"We say, 'the wind is blowing from the west,' when we feel air pushing against us from the west. But actually, when the wind is blowing from the west, there is in fact some point of environmental inhalation in the east, rather than some exhalation from the west. Thus, if we let the wind direct our movements, its originating point becomes our destination."
- score excerpt
In 10,000 winds, each performer repeats a single word 10,000 times. We use our bodies, and our direction to orient ourselves in our counting as well as in space, time, and mood. And thus, we send our intent/wind/breath in all directions; we receive wind/energy/breath from all directions.
"Begin in any one of the peripheral points. Consider:
the sun rises in the East;
the sun apexes in the South;
the sun sets in the West;
shadows fall in the North"
- score excerpt
10,000 winds explores the interconnection of breath, wind, spirit, wish, energy, and intent - connexions that are inherent in many languages, such as the Greek pneuma, a word that encompasses all of those meanings at once.

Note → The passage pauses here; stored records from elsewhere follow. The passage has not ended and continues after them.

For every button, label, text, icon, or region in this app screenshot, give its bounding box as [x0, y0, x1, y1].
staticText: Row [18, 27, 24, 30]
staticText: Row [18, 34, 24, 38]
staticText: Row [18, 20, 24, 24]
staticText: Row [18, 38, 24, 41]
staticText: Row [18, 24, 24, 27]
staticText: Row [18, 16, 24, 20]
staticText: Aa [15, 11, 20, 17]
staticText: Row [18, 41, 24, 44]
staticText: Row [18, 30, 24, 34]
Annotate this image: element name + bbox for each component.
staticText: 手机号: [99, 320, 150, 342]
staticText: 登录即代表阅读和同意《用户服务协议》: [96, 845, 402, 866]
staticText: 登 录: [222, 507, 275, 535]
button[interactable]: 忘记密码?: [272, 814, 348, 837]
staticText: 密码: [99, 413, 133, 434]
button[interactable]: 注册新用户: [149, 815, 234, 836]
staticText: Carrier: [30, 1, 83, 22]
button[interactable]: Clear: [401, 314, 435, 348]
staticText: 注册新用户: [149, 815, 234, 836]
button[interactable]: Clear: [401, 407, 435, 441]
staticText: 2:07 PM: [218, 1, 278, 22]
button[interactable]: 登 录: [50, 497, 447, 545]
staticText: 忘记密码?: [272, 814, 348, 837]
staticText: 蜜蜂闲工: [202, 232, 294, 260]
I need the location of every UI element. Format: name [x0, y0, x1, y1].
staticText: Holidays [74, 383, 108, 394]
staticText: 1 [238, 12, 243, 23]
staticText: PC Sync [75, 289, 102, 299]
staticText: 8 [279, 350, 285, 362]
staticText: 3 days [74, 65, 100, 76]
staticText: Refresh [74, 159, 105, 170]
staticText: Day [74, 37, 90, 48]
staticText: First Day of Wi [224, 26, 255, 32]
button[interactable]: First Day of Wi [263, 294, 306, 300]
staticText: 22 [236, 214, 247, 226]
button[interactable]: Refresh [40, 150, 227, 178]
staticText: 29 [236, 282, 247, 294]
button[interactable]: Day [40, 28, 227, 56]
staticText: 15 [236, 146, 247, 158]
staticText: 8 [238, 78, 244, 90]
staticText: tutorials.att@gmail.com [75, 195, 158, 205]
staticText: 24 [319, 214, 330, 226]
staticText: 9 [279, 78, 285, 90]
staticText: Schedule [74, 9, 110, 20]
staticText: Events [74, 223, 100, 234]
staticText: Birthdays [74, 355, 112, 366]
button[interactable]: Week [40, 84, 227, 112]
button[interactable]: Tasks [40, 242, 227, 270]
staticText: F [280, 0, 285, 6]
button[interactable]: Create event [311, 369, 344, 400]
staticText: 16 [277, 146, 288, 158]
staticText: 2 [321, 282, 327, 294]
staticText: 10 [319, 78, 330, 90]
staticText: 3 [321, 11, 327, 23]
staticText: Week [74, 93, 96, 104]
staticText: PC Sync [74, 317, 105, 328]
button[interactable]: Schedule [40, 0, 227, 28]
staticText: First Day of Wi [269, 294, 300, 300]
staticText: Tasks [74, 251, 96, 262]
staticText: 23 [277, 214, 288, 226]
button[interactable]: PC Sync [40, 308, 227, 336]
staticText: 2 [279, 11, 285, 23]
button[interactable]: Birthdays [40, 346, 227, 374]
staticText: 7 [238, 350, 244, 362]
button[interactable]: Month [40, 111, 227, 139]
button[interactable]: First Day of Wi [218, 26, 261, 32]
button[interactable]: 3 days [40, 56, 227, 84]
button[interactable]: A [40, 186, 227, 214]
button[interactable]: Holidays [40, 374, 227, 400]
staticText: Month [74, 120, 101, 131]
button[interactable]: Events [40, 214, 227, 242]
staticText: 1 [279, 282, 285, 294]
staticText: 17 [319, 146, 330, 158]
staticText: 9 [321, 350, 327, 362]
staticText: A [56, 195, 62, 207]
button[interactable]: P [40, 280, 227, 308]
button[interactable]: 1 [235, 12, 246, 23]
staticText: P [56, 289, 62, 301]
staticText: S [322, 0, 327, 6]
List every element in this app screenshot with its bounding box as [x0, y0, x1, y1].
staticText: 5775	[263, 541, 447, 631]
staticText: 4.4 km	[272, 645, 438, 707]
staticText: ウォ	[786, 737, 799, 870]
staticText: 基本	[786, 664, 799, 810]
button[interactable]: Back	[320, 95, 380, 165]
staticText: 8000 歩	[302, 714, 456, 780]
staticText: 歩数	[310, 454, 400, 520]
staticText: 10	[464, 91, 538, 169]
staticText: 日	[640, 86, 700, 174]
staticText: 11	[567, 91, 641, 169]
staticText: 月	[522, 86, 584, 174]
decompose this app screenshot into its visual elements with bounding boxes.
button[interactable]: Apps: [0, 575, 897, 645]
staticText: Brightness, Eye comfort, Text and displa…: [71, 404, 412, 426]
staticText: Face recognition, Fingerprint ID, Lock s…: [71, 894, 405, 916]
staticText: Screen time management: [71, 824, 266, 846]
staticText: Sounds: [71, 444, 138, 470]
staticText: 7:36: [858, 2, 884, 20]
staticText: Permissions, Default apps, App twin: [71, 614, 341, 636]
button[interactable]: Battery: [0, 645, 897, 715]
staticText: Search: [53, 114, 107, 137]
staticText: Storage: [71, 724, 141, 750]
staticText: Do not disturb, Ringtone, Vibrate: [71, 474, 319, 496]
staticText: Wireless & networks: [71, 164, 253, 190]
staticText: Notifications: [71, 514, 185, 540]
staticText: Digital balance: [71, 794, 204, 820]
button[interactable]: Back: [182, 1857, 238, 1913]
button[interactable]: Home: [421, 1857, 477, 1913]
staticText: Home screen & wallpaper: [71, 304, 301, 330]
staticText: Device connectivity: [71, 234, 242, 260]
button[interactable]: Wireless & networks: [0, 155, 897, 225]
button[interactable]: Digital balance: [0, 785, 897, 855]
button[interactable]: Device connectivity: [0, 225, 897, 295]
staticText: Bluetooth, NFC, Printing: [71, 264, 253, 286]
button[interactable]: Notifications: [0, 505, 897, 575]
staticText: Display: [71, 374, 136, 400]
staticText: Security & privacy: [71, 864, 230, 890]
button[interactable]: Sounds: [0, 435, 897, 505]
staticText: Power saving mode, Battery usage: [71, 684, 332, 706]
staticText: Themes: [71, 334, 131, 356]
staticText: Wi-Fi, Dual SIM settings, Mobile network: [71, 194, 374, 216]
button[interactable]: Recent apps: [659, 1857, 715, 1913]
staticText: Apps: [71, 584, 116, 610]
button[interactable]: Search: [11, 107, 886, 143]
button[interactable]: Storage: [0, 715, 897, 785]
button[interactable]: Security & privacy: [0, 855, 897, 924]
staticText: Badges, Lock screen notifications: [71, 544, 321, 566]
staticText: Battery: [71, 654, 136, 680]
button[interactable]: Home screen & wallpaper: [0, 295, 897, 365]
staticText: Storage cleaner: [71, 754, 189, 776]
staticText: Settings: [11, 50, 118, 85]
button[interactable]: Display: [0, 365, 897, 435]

Breath is a force that moves through us, comes from us, exchanges our molecules and consciousness with the molecules and consciousness of everything else. It is a bridge. It moves us. It moves things around us. Motion is life, change, and within that, there is hope.
Breath is a wind that moves us and moves through us, that connects us with all other living and breathing things. In honoring the wind, we become the wind. In becoming the wind, we honor the breath and life of all things.
10,000 winds was written for and performed at the event, "Make 10,000 things and let them go - an emergency of joy," on March 20th, 2019, in which artists around the world engaged in their practice for the duration and focus of 10,000 repetitions or moments. This event was a response of creative and joyful yet mourning reverence of the Ghost Ship fire of 2016, and a defiance to the state of the arts in the U.S. in general - a wealthy country in which a great many under-funded artists cannot afford safe places to live and create.
The image above is a "score sculpture" from autumn, one of the Long Tone Choir's seasonal cycle performance installations.